Instructions to follow -> Find every line below where the string "asile" shows up, and copy those lines.

··· Available records

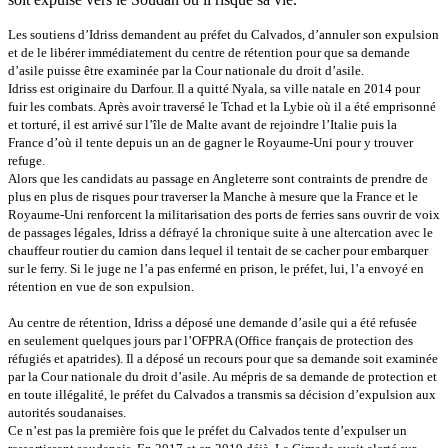
Les soutiens d’Idriss demandent au préfet du Calvados, d’annuler son expulsion
et de le libérer immédiatement du centre de rétention pour que sa demande
d’asile puisse être examinée par la Cour nationale du droit d’asile.
Idriss est originaire du Darfour. Il a quitté Nyala, sa ville natale en 2014 pour
fuir les combats. Après avoir traversé le Tchad et la Lybie où il a été emprisonné
et torturé, il est arrivé sur l’île de Malte avant de rejoindre l’Italie puis la
France d’où il tente depuis un an de gagner le Royaume-Uni pour y trouver
refuge.
Alors que les candidats au passage en Angleterre sont contraints de prendre de
plus en plus de risques pour traverser la Manche à mesure que la France et le
Royaume-Uni renforcent la militarisation des ports de ferries sans ouvrir de voix
de passages légales, Idriss a défrayé la chronique suite à une altercation avec le
chauffeur routier du camion dans lequel il tentait de se cacher pour embarquer
sur le ferry. Si le juge ne l’a pas enfermé en prison, le préfet, lui, l’a envoyé en
rétention en vue de son expulsion.
Au centre de rétention, Idriss a déposé une demande d’asile qui a été refusée
en seulement quelques jours par l’OFPRA (Office français de protection des
réfugiés et apatrides). Il a déposé un recours pour que sa demande soit examinée
par la Cour nationale du droit d’asile. Au mépris de sa demande de protection et
en toute illégalité, le préfet du Calvados a transmis sa décision d’expulsion aux
autorités soudanaises.
Ce n’est pas la première fois que le préfet du Calvados tente d’expulser un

······

Response to this exercise ->
d’asile puisse être examinée par la Cour nationale du droit d’asile.
Au centre de rétention, Idriss a déposé une demande d’asile qui a été refusée
par la Cour nationale du droit d’asile. Au mépris de sa demande de protection et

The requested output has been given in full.